1. Why Current Produces Heat
When electric current flows through a conductor, electrons move through the material and collide with atoms. These collisions make the atoms vibrate more, and this vibration appears as heat.
This is why wires get warm when current flows through them.
1.1. Energy Lost in Collisions
As electrons drift through the conductor, some of their energy is transferred to the atoms during collisions. This energy transfer increases the temperature of the conductor.
2. Joule’s Law of Heating
Joule’s law gives the amount of heat produced in a conductor when current flows for a certain time.
2.1. Statement of Joule’s Law
Heat produced in a conductor is directly proportional to:
- the square of the current \((I^2)\)
- the resistance of the conductor \((R)\)
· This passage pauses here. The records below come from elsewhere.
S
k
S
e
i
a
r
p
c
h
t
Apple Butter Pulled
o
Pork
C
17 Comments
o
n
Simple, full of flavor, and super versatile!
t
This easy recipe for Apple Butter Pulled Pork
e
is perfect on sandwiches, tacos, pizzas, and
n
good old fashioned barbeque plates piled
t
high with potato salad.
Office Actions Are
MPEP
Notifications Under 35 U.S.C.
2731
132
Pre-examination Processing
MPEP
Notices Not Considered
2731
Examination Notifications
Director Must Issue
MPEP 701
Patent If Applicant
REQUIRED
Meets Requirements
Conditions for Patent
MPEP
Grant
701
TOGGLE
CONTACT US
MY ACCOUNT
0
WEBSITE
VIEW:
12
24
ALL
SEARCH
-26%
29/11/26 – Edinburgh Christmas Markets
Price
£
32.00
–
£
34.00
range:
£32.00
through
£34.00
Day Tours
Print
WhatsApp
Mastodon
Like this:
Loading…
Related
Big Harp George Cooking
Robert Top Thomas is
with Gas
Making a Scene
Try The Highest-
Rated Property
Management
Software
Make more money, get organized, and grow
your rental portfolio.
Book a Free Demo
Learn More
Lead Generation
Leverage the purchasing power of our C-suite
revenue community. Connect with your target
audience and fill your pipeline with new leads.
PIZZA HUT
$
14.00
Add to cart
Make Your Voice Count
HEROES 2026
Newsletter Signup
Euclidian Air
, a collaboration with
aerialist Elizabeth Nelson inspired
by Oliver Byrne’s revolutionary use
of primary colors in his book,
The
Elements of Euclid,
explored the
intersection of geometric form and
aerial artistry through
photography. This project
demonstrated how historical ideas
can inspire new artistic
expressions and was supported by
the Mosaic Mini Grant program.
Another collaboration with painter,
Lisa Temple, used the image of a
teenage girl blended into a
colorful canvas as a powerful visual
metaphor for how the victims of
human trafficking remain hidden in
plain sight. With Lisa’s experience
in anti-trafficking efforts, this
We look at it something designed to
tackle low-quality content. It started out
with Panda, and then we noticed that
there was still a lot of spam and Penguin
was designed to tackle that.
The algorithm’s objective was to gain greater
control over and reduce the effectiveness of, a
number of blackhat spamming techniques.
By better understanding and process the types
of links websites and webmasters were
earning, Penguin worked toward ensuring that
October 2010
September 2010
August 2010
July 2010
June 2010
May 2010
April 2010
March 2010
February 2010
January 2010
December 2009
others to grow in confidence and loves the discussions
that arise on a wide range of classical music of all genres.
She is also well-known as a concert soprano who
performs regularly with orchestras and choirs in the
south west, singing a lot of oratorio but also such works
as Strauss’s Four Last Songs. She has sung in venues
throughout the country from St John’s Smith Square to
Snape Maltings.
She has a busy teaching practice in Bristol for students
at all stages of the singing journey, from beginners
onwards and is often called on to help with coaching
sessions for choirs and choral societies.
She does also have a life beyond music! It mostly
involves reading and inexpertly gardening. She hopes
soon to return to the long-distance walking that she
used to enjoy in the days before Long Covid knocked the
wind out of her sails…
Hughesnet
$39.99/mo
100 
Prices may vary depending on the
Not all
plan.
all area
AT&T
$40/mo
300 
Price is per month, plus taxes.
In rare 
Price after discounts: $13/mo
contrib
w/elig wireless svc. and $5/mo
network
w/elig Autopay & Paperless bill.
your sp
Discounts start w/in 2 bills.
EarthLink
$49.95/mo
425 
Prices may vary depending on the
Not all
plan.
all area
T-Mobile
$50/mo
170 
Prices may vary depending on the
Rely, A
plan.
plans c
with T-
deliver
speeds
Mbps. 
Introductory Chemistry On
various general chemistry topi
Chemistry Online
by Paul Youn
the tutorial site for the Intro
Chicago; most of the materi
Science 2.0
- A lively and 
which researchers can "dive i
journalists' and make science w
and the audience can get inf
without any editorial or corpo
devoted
- the time for which current flows \((t)\)
2.1.1. Formula for Heat Produced
\( H = I^2 R t \)
This formula shows that even a small increase in current produces a large increase in heat because of the square term.
3. Power and Heating
The heating effect is closely linked to the electrical power consumed in the conductor.
Power is the rate at which electrical energy is converted to heat.
3.1. Using Power Formulas
\( P = I^2 R \)
\( P = VI \)
\( P = \dfrac{V^2}{R} \)
All these forms can be used depending on which quantities are known.
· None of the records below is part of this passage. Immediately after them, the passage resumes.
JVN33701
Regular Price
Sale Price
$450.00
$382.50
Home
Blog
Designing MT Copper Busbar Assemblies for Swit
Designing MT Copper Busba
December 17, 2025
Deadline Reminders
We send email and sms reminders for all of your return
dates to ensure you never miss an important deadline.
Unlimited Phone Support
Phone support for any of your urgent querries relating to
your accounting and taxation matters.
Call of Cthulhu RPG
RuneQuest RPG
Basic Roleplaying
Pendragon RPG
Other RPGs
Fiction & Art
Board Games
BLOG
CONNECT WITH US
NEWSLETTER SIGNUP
4. Applications of Heating Effect
The heating effect is used intentionally in many devices. The idea is simple: when a high-resistance element carries current, its temperature rises quickly.
4.1. Common Examples
- Electric heaters
- Toasters
- Irons
- Electric bulbs (filament heating)
In all these devices, materials with high resistivity are used so they heat up easily.
5. Example to Visualise Heating
A thin wire of high resistance gets much hotter than a thick wire when the same current flows through both. This is because heating depends on resistance—more resistance means more heat produced for the same current.